Please filter the listing for the string "NONFIN" and copy each matching line.
Data records below:
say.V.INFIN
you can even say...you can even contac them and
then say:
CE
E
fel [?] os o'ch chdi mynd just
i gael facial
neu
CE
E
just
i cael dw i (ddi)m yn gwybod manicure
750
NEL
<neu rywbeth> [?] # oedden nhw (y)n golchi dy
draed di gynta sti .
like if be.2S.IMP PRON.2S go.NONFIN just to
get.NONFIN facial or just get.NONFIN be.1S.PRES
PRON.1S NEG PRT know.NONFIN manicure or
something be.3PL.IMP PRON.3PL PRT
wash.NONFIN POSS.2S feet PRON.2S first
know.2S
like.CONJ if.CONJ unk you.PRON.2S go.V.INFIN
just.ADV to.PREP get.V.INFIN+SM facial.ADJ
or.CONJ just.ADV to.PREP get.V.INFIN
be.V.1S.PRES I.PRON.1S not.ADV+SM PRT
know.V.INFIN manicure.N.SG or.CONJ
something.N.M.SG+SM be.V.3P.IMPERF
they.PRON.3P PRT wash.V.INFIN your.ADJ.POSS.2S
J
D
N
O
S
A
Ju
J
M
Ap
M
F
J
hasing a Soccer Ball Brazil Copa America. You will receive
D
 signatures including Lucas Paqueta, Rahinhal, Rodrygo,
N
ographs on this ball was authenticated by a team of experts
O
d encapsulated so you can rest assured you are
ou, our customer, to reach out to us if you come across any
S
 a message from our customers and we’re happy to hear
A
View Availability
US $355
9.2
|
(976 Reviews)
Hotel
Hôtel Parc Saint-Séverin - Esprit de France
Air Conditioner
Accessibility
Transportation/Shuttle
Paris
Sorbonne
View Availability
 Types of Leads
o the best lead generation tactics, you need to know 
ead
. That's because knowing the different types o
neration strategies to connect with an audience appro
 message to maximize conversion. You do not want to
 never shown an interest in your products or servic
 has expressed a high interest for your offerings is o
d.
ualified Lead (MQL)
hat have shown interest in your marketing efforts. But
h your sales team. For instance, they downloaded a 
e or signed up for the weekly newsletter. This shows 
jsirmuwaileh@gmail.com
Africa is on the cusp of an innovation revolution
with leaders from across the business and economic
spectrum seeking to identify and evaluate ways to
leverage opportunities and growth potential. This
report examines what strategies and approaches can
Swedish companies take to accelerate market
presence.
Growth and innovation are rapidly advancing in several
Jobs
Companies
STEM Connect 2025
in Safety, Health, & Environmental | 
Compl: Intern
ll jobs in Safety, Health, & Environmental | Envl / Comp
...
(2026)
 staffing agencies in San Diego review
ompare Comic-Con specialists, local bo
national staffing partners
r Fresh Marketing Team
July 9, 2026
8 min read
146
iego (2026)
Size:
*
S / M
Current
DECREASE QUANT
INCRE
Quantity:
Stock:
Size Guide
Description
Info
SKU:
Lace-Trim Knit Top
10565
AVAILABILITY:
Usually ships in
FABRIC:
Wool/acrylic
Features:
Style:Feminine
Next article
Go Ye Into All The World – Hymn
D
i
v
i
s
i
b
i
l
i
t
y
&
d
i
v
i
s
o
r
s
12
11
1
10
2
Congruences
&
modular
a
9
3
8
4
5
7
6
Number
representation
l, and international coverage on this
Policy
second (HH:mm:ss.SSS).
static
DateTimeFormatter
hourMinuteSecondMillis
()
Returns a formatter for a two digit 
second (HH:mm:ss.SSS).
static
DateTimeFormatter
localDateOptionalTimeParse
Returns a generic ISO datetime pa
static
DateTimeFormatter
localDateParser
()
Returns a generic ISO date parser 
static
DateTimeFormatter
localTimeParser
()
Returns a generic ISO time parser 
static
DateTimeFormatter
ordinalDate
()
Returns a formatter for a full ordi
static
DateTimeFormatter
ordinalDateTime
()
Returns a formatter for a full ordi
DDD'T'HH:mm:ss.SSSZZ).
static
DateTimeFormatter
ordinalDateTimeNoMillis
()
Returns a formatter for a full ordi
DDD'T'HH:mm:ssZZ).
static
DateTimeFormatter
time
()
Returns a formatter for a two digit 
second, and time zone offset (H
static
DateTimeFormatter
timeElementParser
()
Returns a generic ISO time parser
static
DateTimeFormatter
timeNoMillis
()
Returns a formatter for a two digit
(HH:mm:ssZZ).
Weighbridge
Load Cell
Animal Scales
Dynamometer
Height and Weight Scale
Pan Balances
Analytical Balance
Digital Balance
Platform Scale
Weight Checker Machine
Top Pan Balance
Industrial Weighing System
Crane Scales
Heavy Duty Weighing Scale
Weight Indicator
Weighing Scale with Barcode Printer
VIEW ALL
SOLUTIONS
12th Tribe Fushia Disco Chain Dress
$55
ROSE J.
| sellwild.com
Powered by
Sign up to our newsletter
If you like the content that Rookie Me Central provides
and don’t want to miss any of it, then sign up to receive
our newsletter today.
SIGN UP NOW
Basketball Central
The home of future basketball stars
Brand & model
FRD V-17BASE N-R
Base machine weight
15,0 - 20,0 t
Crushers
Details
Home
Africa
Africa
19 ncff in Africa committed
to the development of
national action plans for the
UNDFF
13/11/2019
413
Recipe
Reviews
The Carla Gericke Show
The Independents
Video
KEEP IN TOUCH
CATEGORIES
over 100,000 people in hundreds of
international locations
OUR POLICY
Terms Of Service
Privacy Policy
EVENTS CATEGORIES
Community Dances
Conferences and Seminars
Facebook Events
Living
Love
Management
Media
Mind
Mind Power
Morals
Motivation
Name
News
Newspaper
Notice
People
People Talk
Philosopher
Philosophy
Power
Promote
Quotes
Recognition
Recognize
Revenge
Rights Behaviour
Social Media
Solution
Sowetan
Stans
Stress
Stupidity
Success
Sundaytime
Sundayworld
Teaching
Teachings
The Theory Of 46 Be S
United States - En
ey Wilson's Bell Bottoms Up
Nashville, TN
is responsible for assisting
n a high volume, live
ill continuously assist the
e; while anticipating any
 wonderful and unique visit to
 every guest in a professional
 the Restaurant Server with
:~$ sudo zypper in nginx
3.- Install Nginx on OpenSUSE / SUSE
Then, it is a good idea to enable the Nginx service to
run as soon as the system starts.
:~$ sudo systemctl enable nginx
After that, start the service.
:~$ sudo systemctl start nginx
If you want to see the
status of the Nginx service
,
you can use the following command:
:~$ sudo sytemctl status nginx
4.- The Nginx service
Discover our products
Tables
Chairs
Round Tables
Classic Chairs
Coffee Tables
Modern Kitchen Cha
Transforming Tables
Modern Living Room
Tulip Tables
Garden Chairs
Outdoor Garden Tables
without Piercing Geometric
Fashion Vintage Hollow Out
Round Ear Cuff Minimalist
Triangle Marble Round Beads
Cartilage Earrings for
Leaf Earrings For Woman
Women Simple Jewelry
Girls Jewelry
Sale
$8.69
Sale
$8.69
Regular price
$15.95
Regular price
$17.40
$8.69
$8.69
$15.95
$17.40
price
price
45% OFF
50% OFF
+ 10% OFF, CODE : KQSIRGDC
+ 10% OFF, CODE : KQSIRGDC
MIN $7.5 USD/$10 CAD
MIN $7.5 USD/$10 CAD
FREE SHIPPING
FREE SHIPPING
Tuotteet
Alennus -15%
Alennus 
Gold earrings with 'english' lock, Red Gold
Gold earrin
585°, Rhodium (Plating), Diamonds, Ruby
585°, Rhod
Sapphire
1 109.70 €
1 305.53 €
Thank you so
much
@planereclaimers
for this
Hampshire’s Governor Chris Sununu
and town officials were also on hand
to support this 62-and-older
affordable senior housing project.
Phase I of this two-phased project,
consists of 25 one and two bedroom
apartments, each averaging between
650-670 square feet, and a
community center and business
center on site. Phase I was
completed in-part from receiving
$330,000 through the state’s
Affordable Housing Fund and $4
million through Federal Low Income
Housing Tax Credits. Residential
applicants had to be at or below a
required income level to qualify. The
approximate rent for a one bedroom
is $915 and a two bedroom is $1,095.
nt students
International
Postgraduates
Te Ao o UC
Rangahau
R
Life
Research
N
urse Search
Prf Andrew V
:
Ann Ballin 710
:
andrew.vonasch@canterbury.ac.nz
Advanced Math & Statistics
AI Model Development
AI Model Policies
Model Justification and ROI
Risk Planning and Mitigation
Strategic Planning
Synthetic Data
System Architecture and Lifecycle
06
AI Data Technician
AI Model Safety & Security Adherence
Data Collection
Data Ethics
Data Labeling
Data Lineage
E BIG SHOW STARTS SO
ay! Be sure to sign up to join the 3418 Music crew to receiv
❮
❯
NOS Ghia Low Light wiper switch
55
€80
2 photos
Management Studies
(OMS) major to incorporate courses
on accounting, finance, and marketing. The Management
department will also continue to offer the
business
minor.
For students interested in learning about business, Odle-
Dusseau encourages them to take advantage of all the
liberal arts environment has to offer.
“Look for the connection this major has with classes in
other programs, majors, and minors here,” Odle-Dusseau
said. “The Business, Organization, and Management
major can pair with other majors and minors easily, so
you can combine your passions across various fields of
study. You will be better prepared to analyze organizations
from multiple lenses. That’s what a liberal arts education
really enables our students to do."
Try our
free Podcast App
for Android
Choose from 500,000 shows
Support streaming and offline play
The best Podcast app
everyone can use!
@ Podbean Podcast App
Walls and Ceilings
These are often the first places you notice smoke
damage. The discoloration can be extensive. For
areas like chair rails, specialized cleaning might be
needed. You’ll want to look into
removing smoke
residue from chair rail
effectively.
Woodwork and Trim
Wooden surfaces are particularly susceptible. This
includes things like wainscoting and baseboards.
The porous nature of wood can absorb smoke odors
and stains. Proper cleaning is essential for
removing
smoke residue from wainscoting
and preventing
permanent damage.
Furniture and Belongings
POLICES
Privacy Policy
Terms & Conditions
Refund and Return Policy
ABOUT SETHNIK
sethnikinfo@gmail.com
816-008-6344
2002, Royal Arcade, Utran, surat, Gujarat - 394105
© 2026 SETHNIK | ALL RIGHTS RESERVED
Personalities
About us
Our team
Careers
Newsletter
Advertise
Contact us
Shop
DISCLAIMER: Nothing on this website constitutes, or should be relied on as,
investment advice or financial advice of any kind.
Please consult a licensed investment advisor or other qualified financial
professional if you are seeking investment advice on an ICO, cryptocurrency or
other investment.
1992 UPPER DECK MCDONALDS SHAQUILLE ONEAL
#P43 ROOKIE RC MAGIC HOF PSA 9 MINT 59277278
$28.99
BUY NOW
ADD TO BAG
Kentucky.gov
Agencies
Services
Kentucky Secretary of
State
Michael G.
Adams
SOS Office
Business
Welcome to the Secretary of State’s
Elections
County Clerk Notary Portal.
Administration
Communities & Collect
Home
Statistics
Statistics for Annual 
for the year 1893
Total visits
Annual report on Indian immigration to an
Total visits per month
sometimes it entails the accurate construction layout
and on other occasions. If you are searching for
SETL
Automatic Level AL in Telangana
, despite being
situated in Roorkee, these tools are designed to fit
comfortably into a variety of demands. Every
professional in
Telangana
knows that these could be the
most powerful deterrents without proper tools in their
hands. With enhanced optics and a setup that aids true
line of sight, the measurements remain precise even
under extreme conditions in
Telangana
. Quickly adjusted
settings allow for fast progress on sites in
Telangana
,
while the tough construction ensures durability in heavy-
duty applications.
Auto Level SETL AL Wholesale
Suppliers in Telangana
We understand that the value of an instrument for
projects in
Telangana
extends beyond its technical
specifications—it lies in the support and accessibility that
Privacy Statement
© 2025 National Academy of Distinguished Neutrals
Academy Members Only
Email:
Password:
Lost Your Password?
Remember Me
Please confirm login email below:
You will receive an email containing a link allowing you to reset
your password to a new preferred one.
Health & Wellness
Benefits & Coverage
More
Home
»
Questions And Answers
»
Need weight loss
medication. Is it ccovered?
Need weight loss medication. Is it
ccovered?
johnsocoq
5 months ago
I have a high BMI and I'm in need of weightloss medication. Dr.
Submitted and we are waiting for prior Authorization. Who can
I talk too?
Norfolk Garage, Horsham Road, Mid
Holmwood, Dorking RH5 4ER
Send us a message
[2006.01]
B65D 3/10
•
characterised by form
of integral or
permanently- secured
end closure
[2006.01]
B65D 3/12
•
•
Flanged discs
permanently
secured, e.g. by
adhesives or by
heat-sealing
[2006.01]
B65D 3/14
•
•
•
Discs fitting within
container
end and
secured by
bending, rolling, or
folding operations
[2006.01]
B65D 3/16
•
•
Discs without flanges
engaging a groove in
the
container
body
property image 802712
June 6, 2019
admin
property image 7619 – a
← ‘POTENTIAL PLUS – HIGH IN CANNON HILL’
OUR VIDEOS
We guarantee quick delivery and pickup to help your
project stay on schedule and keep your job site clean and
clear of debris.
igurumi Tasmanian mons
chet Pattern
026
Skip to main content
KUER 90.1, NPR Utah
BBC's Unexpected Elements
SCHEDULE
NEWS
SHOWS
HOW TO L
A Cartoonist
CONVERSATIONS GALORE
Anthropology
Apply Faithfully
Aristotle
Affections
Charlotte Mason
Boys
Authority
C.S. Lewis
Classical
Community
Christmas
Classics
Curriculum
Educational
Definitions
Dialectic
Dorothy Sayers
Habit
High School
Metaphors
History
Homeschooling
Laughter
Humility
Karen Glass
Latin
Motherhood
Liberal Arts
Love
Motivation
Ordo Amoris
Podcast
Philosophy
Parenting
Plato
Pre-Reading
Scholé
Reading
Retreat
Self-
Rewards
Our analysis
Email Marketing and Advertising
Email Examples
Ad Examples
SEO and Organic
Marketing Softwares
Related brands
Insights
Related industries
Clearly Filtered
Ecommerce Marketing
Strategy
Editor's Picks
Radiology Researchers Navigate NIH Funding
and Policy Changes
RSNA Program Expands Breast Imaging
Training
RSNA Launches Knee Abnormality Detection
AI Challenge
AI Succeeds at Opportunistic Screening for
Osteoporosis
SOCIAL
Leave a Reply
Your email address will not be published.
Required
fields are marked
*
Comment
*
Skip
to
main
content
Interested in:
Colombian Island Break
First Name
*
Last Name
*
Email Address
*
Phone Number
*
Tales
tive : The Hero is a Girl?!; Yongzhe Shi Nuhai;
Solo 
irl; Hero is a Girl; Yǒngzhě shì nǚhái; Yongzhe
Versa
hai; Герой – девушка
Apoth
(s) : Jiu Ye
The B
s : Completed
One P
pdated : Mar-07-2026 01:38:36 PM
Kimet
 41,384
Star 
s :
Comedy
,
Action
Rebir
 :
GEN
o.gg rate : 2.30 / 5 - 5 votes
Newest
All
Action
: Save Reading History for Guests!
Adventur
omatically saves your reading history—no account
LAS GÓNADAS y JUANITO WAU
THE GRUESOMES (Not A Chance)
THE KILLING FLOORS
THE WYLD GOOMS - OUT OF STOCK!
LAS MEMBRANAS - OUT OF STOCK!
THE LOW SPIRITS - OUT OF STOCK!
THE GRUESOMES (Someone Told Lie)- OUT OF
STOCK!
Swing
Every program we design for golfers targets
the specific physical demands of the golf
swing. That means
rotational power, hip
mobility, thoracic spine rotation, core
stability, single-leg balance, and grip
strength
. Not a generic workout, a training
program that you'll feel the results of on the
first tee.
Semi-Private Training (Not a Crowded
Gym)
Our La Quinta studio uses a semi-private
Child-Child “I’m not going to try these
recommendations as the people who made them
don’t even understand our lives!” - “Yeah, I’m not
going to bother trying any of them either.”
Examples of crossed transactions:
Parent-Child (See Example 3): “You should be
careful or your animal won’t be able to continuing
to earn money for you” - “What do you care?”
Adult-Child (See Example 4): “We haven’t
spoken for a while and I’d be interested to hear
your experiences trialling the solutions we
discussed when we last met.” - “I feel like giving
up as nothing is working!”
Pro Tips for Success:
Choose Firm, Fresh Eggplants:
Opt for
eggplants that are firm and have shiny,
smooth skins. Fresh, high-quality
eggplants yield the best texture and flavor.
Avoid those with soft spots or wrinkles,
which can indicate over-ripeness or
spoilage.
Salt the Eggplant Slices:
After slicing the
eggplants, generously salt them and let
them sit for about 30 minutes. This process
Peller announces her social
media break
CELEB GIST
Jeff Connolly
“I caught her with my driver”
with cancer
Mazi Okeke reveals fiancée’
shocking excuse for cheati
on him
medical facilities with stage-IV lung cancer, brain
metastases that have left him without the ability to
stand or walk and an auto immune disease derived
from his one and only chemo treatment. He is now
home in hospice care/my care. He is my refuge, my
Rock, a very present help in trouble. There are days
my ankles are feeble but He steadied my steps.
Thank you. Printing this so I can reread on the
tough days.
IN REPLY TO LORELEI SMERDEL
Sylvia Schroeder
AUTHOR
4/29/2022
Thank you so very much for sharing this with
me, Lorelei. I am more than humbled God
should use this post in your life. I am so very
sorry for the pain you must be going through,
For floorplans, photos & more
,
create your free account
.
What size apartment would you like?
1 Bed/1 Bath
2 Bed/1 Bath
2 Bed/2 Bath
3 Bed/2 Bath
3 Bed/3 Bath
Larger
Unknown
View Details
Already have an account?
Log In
End of Data records.
Response area:
like if be.2S.IMP PRON.2S go.NONFIN just to
get.NONFIN facial or just get.NONFIN be.1S.PRES
PRON.1S NEG PRT know.NONFIN manicure or
wash.NONFIN POSS.2S feet PRON.2S first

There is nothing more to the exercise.